En los resultados obtenidos hasta la fecha, sin embargo, surgieron dos conclusiones que parecen especialmente útiles para que evalúen los planificadores de políticas. Primero, la mayoría de las cosas que sí generan una satisfacción duradera para los individuos también son buenas para otra gente –matrimonios sólidos y relaciones estrechas de todo tipo, ayudar a los demás, participar en asuntos cívicos y un gobierno efectivo, honesto y democrático-. En consecuencia, las políticas que promueven el bienestar individual tienden a beneficiar también a la sociedad.
Segundo, las experiencias que aportan placer duradero o infelicidad no siempre tienen una alta prioridad en los círculos gubernamentales.
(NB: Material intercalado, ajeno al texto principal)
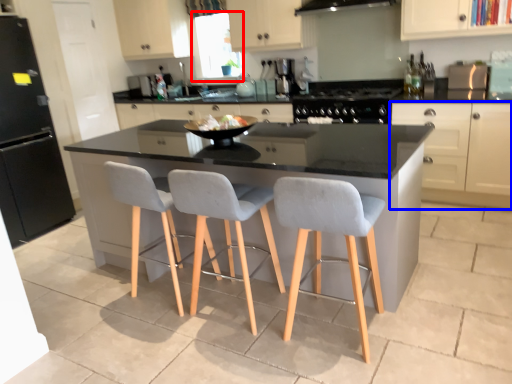 Question: Which of the following is the farthest to the observer, window screen (highlighted by a red box) or cabinetry (highlighted by a blue box)?

Choices:
 (A) window screen
 (B) cabinetry

Answer: (A) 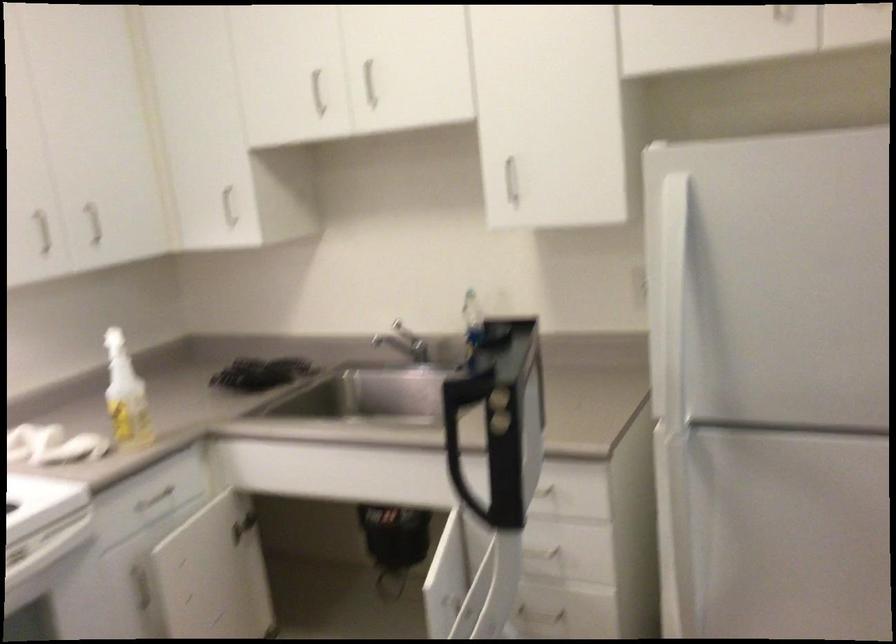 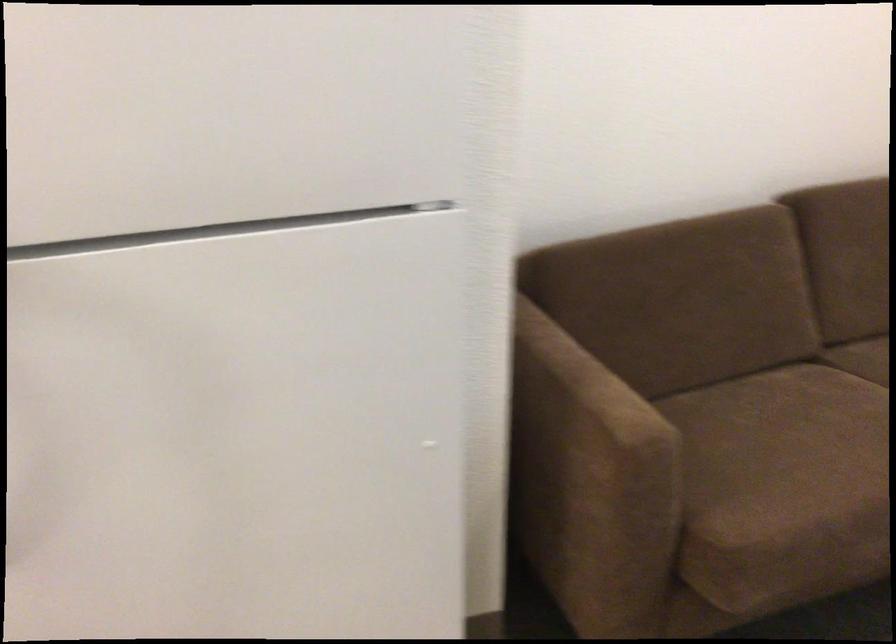 Question: How did the camera likely rotate?

Choices:
 (A) Left
 (B) Right
 (C) Up
 (D) Down

Answer: (B) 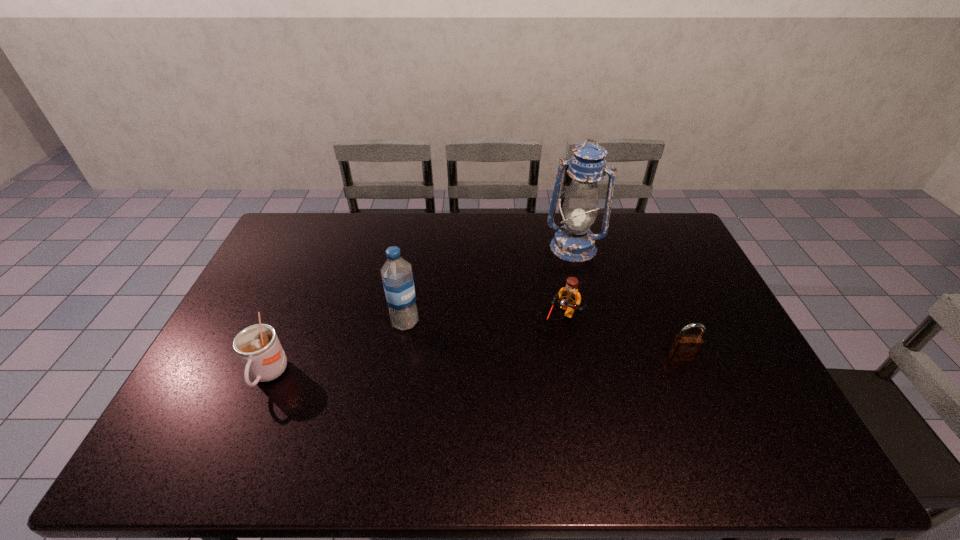 Locate an element on the screen. This screenshot has width=960, height=540. blank space that satisfies the following two spatial constraints: 1. on the back side of the Lego; 2. on the right side of the tallest object is located at coordinates (548, 247). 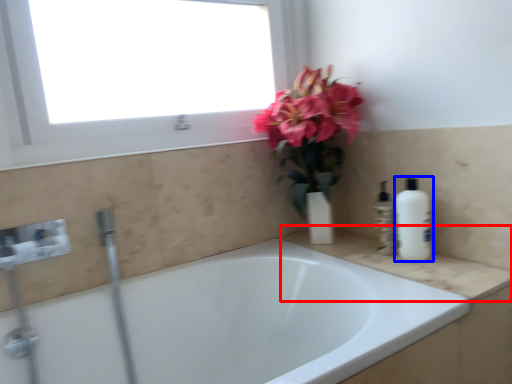 Question: Which point is closer to the camera, counter top (highlighted by a red box) or cleaning product (highlighted by a blue box)?

Choices:
 (A) counter top
 (B) cleaning product

Answer: (A) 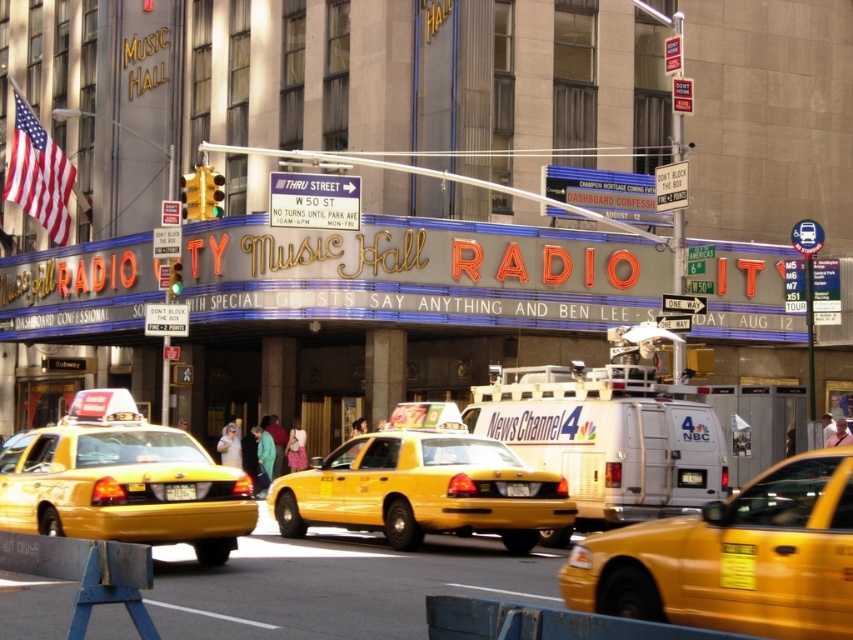 Question: In this image, where is yellow rubber taxi at center located relative to yellow plastic taxi at center?

Choices:
 (A) left
 (B) right

Answer: (B)

Question: Which point is farther to the camera?

Choices:
 (A) yellow rubber taxi at center
 (B) white metallic van at center
 (C) yellow plastic taxi at center
 (D) white plastic sign at upper center

Answer: (D)

Question: Can you confirm if white metallic van at center is smaller than yellow plastic taxi at center?

Choices:
 (A) no
 (B) yes

Answer: (A)

Question: Which point is closer to the camera?

Choices:
 (A) white plastic sign at upper center
 (B) yellow rubber taxi at center
 (C) yellow plastic taxi cab at center

Answer: (B)

Question: Can you confirm if yellow plastic taxi cab at center is positioned to the left of yellow plastic taxi at center?

Choices:
 (A) no
 (B) yes

Answer: (B)

Question: Considering the real-world distances, which object is closest to the white plastic sign at upper center?

Choices:
 (A) yellow rubber taxi at center
 (B) white metallic van at center

Answer: (B) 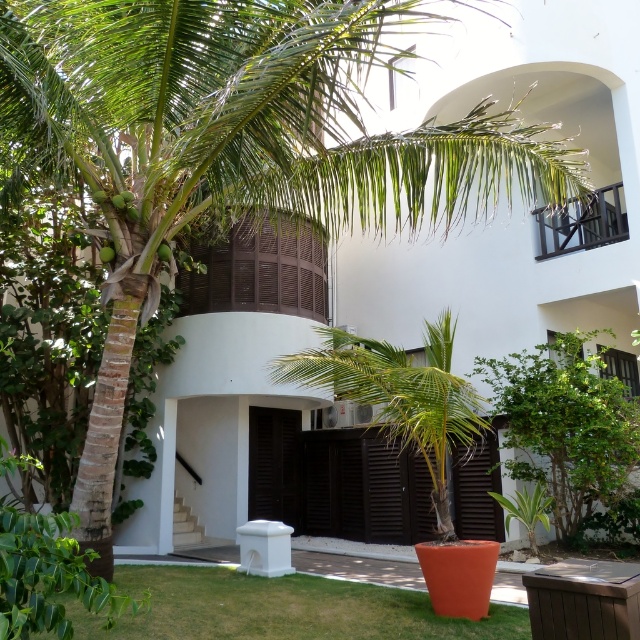 Is green grass at lower left positioned before green leafy palm tree at center?

That is True.

Is green grass at lower left shorter than green leafy palm tree at center?

Indeed, green grass at lower left has a lesser height compared to green leafy palm tree at center.

What do you see at coordinates (280, 609) in the screenshot?
I see `green grass at lower left` at bounding box center [280, 609].

This screenshot has height=640, width=640. In order to click on green grass at lower left in this screenshot , I will do `click(280, 609)`. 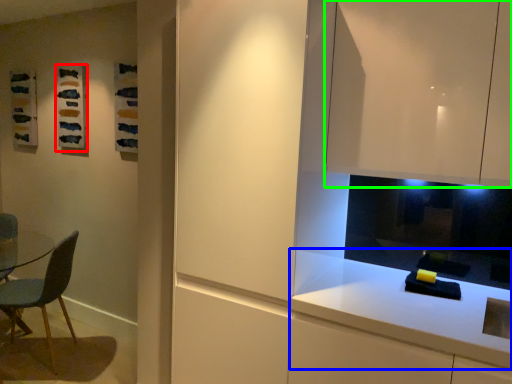 Question: Which object is positioned closest to art (highlighted by a red box)? Select from countertop (highlighted by a blue box) and cabinetry (highlighted by a green box).

Choices:
 (A) countertop
 (B) cabinetry

Answer: (B) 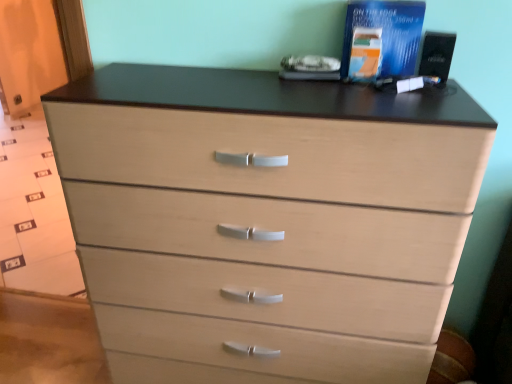 This screenshot has height=384, width=512. What do you see at coordinates (365, 54) in the screenshot? I see `blue paper at upper right, the second book in the right-to-left sequence` at bounding box center [365, 54].

Identify the location of blue paper at upper right, the second book in the right-to-left sequence. The height and width of the screenshot is (384, 512). (365, 54).

What do you see at coordinates (387, 32) in the screenshot?
I see `blue matte book at upper right, which is the 2th book from left to right` at bounding box center [387, 32].

Find the location of `blue matte book at upper right, the first book positioned from the right`. blue matte book at upper right, the first book positioned from the right is located at coordinates (387, 32).

The image size is (512, 384). What are the coordinates of `blue paper at upper right, the first book from the left` in the screenshot? It's located at (365, 54).

Which object is positioned more to the right, blue paper at upper right, the second book in the right-to-left sequence, or blue matte book at upper right, the first book positioned from the right?

Positioned to the right is blue matte book at upper right, the first book positioned from the right.

Does blue paper at upper right, the second book in the right-to-left sequence, come in front of blue matte book at upper right, which is the 2th book from left to right?

No, blue paper at upper right, the second book in the right-to-left sequence, is behind blue matte book at upper right, which is the 2th book from left to right.

Considering the positions of point (374, 35) and point (346, 58), is point (374, 35) closer or farther from the camera than point (346, 58)?

Clearly, point (374, 35) is closer to the camera than point (346, 58).

From the image's perspective, is blue paper at upper right, the first book from the left, located beneath blue matte book at upper right, the first book positioned from the right?

Correct, blue paper at upper right, the first book from the left, appears lower than blue matte book at upper right, the first book positioned from the right, in the image.

From a real-world perspective, is blue paper at upper right, the first book from the left, located beneath blue matte book at upper right, the first book positioned from the right?

Yes, from a real-world perspective, blue paper at upper right, the first book from the left, is below blue matte book at upper right, the first book positioned from the right.

Based on the photo, which object is wider, blue paper at upper right, the second book in the right-to-left sequence, or blue matte book at upper right, which is the 2th book from left to right?

blue matte book at upper right, which is the 2th book from left to right.

Who is taller, blue paper at upper right, the second book in the right-to-left sequence, or blue matte book at upper right, the first book positioned from the right?

blue matte book at upper right, the first book positioned from the right, is taller.

Considering the relative sizes of blue paper at upper right, the second book in the right-to-left sequence, and blue matte book at upper right, which is the 2th book from left to right, in the image provided, is blue paper at upper right, the second book in the right-to-left sequence, smaller than blue matte book at upper right, which is the 2th book from left to right,?

Yes.

Would you say blue paper at upper right, the second book in the right-to-left sequence, contains blue matte book at upper right, which is the 2th book from left to right?

Actually, blue matte book at upper right, which is the 2th book from left to right, is outside blue paper at upper right, the second book in the right-to-left sequence.

Would you consider blue paper at upper right, the first book from the left, to be distant from blue matte book at upper right, the first book positioned from the right?

blue paper at upper right, the first book from the left, is actually quite close to blue matte book at upper right, the first book positioned from the right.

Does blue paper at upper right, the first book from the left, turn towards blue matte book at upper right, the first book positioned from the right?

No, blue paper at upper right, the first book from the left, is not oriented towards blue matte book at upper right, the first book positioned from the right.

What's the angular difference between blue paper at upper right, the first book from the left, and blue matte book at upper right, which is the 2th book from left to right,'s facing directions?

There is a 7.36e-05-degree angle between the facing directions of blue paper at upper right, the first book from the left, and blue matte book at upper right, which is the 2th book from left to right.

Locate an element on the screen. This screenshot has height=384, width=512. book on the right of blue paper at upper right, the first book from the left is located at coordinates (x=387, y=32).

In the image, is blue matte book at upper right, which is the 2th book from left to right, on the left side or the right side of blue paper at upper right, the first book from the left?

Based on their positions, blue matte book at upper right, which is the 2th book from left to right, is located to the right of blue paper at upper right, the first book from the left.

Considering the relative positions of blue matte book at upper right, the first book positioned from the right, and blue paper at upper right, the second book in the right-to-left sequence, in the image provided, is blue matte book at upper right, the first book positioned from the right, in front of blue paper at upper right, the second book in the right-to-left sequence,?

That is True.

Does point (349, 23) come farther from viewer compared to point (370, 37)?

Yes, point (349, 23) is behind point (370, 37).

From the image's perspective, relative to blue paper at upper right, the first book from the left, is blue matte book at upper right, which is the 2th book from left to right, above or below?

blue matte book at upper right, which is the 2th book from left to right, is above blue paper at upper right, the first book from the left.

From a real-world perspective, between blue matte book at upper right, which is the 2th book from left to right, and blue paper at upper right, the first book from the left, who is vertically lower?

blue paper at upper right, the first book from the left, is physically lower.

From the picture: Which object is thinner, blue matte book at upper right, which is the 2th book from left to right, or blue paper at upper right, the second book in the right-to-left sequence?

blue paper at upper right, the second book in the right-to-left sequence.

Who is taller, blue matte book at upper right, which is the 2th book from left to right, or blue paper at upper right, the second book in the right-to-left sequence?

blue matte book at upper right, which is the 2th book from left to right, is taller.

Considering the sizes of objects blue matte book at upper right, the first book positioned from the right, and blue paper at upper right, the first book from the left, in the image provided, who is bigger, blue matte book at upper right, the first book positioned from the right, or blue paper at upper right, the first book from the left,?

Bigger between the two is blue matte book at upper right, the first book positioned from the right.

Is blue matte book at upper right, which is the 2th book from left to right, positioned beyond the bounds of blue paper at upper right, the second book in the right-to-left sequence?

That's correct, blue matte book at upper right, which is the 2th book from left to right, is outside of blue paper at upper right, the second book in the right-to-left sequence.

Is blue matte book at upper right, the first book positioned from the right, positioned far away from blue paper at upper right, the second book in the right-to-left sequence?

No, blue matte book at upper right, the first book positioned from the right, is not far from blue paper at upper right, the second book in the right-to-left sequence.

Is blue matte book at upper right, the first book positioned from the right, oriented away from blue paper at upper right, the first book from the left?

Yes, blue matte book at upper right, the first book positioned from the right, is positioned with its back facing blue paper at upper right, the first book from the left.

From the picture: How different are the orientations of blue matte book at upper right, the first book positioned from the right, and blue paper at upper right, the second book in the right-to-left sequence, in degrees?

The angular difference between blue matte book at upper right, the first book positioned from the right, and blue paper at upper right, the second book in the right-to-left sequence, is 7.36e-05 degrees.

The image size is (512, 384). In order to click on book below the blue matte book at upper right, which is the 2th book from left to right (from a real-world perspective) in this screenshot , I will do `click(365, 54)`.

Locate an element on the screen. book that is behind the blue matte book at upper right, which is the 2th book from left to right is located at coordinates (365, 54).

Find the location of a particular element. The width and height of the screenshot is (512, 384). book that appears below the blue matte book at upper right, the first book positioned from the right (from a real-world perspective) is located at coordinates (365, 54). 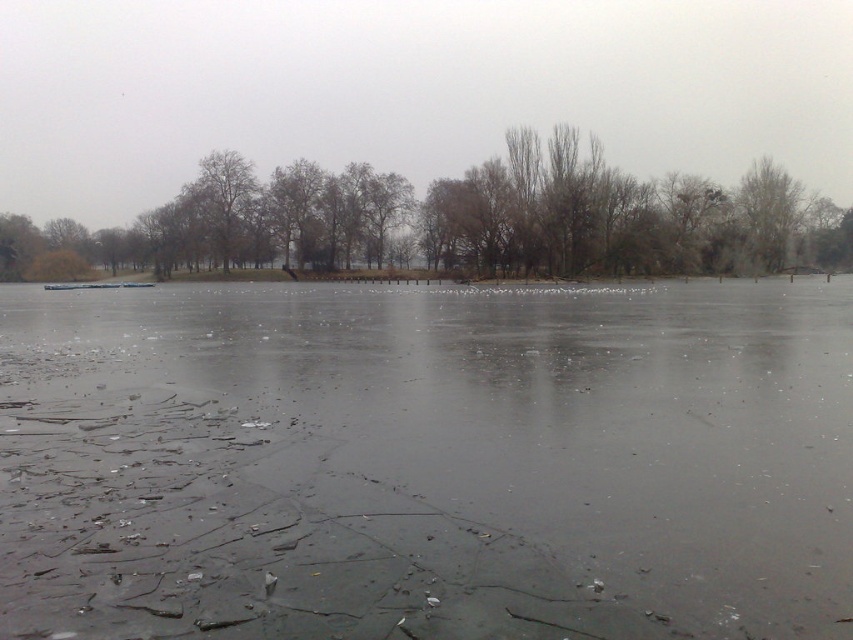 Question: Which of the following is the closest to the observer?

Choices:
 (A) transparent ice at center
 (B) brown leafless trees at upper center
 (C) bare branches at upper right

Answer: (A)

Question: Which object is closer to the camera taking this photo?

Choices:
 (A) bare branches at upper right
 (B) transparent ice at center
 (C) brown leafless trees at upper center

Answer: (B)

Question: Considering the relative positions of transparent ice at center and brown leafless trees at upper center in the image provided, where is transparent ice at center located with respect to brown leafless trees at upper center?

Choices:
 (A) below
 (B) above

Answer: (A)

Question: Can you confirm if transparent ice at center is positioned above bare branches at upper right?

Choices:
 (A) no
 (B) yes

Answer: (A)

Question: Which is nearer to the bare branches at upper right?

Choices:
 (A) brown leafless trees at upper center
 (B) transparent ice at center

Answer: (A)

Question: Is transparent ice at center smaller than bare branches at upper right?

Choices:
 (A) no
 (B) yes

Answer: (B) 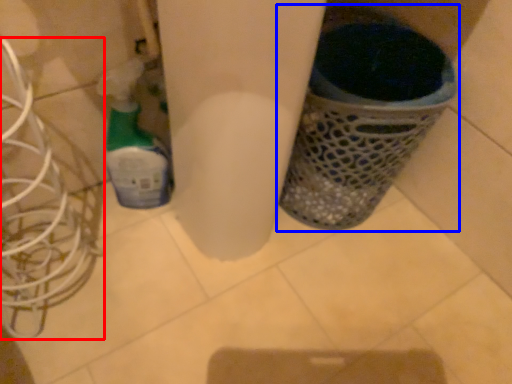 Question: Which of the following is the farthest to the observer, wire (highlighted by a red box) or waste container (highlighted by a blue box)?

Choices:
 (A) wire
 (B) waste container

Answer: (B) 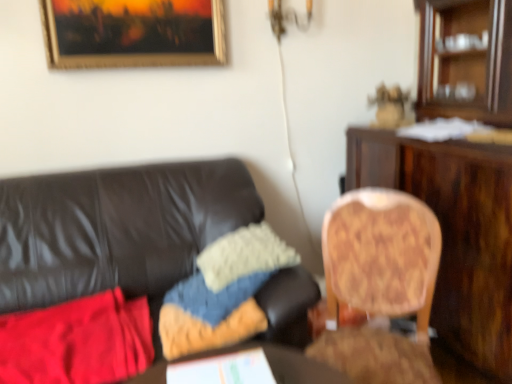 Question: Does wooden round table at center lie behind wooden cabinet at upper right?

Choices:
 (A) yes
 (B) no

Answer: (B)

Question: Does wooden round table at center touch wooden cabinet at upper right?

Choices:
 (A) no
 (B) yes

Answer: (A)

Question: From a real-world perspective, does wooden round table at center stand above wooden cabinet at upper right?

Choices:
 (A) no
 (B) yes

Answer: (A)

Question: Can you confirm if wooden round table at center is shorter than wooden cabinet at upper right?

Choices:
 (A) yes
 (B) no

Answer: (A)

Question: Considering the relative sizes of wooden round table at center and wooden cabinet at upper right in the image provided, is wooden round table at center thinner than wooden cabinet at upper right?

Choices:
 (A) no
 (B) yes

Answer: (B)

Question: Relative to gold-framed painting at upper center, is wooden chair at right, which appears as the 2th chair when viewed from the left, in front or behind?

Choices:
 (A) front
 (B) behind

Answer: (A)

Question: From a real-world perspective, is wooden chair at right, which appears as the 2th chair when viewed from the left, physically located above or below gold-framed painting at upper center?

Choices:
 (A) above
 (B) below

Answer: (B)

Question: Is point (426, 324) positioned closer to the camera than point (215, 23)?

Choices:
 (A) closer
 (B) farther

Answer: (A)

Question: Is wooden chair at right, which appears as the 2th chair when viewed from the left, situated inside gold-framed painting at upper center or outside?

Choices:
 (A) outside
 (B) inside

Answer: (A)

Question: Is wooden chair at right, the 1th chair in the left-to-right sequence, in front of or behind knitted fabric pillow at center, the 2th pillow positioned from the top, in the image?

Choices:
 (A) front
 (B) behind

Answer: (A)

Question: Is wooden chair at right, the 1th chair in the left-to-right sequence, bigger or smaller than knitted fabric pillow at center, the 2th pillow positioned from the top?

Choices:
 (A) small
 (B) big

Answer: (B)

Question: From the image's perspective, is wooden chair at right, arranged as the second chair when viewed from the right, above or below knitted fabric pillow at center, the 2th pillow positioned from the top?

Choices:
 (A) below
 (B) above

Answer: (B)

Question: Considering the positions of point (15, 220) and point (192, 288), is point (15, 220) closer or farther from the camera than point (192, 288)?

Choices:
 (A) farther
 (B) closer

Answer: (A)

Question: From a real-world perspective, relative to wooden desk at right, is knitted fabric pillow at center, the 2th pillow positioned from the top, vertically above or below?

Choices:
 (A) below
 (B) above

Answer: (A)

Question: Is knitted fabric pillow at center, which is the 1th pillow from bottom to top, inside the boundaries of wooden desk at right, or outside?

Choices:
 (A) outside
 (B) inside

Answer: (A) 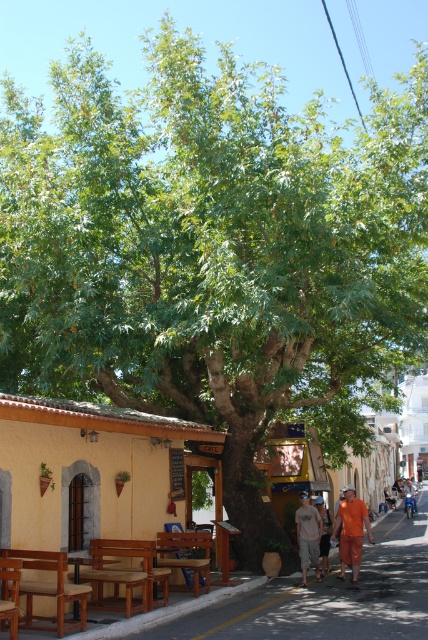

Por ejemplo, tres aflicciones médicas que crean un malestar especialmente agudo y duradero –depresión clínica, dolor crónico y trastornos del sueño- son enfermedades que normalmente se pueden tratar con éxito, para gran alivio de quienes las padecen. Pero esta gente frecuentemente no recibe el tratamiento adecuado por parte de los sistemas de atención sanitaria.
La respuesta natural a todo esto es preguntar si la investigación sobre la felicidad es, en verdad, lo suficientemente confiable para ser utilizada por los planificadores de políticas. Los investigadores le prestaron particular atención a esta cuestión y, después de muchas pruebas, descubrieron que las respuestas que la gente da a preguntas sobre su bienestar parecen corresponder bastante bien con evidencia más objetiva.
La gente que dice ser feliz tiende a vivir más, suicidarse y consumir drogas y alcohol con menos frecuencia, ser ascendida con más asiduidad por sus empleadores y disfrutar más de buenos amigos y matrimonios duraderos. Las evaluaciones que hacen de su bienestar también concuerdan bastante con las opiniones de amigos y familiares.
De modo que, en general, las estadísticas sobre la felicidad parecen ser tan precisas como muchas de las estadísticas utilizadas regularmente por los políticos, como las encuestas de opinión pública, las tasas de pobreza o, para el caso, el crecimiento del PIB –que, en su totalidad, están plagados de imperfecciones.
Por supuesto, la investigación sobre la felicidad todavía es reciente. Aún quedan muchos interrogantes por explorar, algunos estudios carecen de suficiente evidencia confirmatoria y otros, como aquellos que involucran el crecimiento económico, arrojaron resultados contradictorios.
En consecuencia, sería prematuro basar nuevas políticas audaces exclusivamente en la investigación sobre la felicidad, o seguir el ejemplo del pequeño reino de Bután y adoptar la Felicidad Nacional Bruta como el principal objetivo de la nación. Sin embargo, los hallazgos pueden resultarles útiles a los legisladores incluso hoy –por ejemplo, para analizar las prioridades entre varias iniciativas plausibles o para identificar nuevas posibilidades de intervenciones en políticas que merecen un mayor estudio.
Al fin y al cabo, los gobiernos deberían seguir el ejemplo de Gran Bretaña y Francia y considerar la publicación de estadísticas regulares sobre tendencias en el bienestar de sus ciudadanos. Estos hallazgos seguramente estimularán una discusión pública útil al mismo tiempo que arrojarán datos valiosos para que utilicen los investigadores.
Más allá de esto, ¿quién sabe? Una mayor investigación sin duda ofrecerá información más detallada y confiable sobre los tipos de políticas que le aportan felicidad a la gente. Algún día, quizá, los funcionarios públicos incluso puedan utilizar la investigación para documentar sus decisiones. Después de todo, ¿qué podría importarles más a sus electores que la felicidad? En una democracia, al menos, eso seguramente debería significar algo.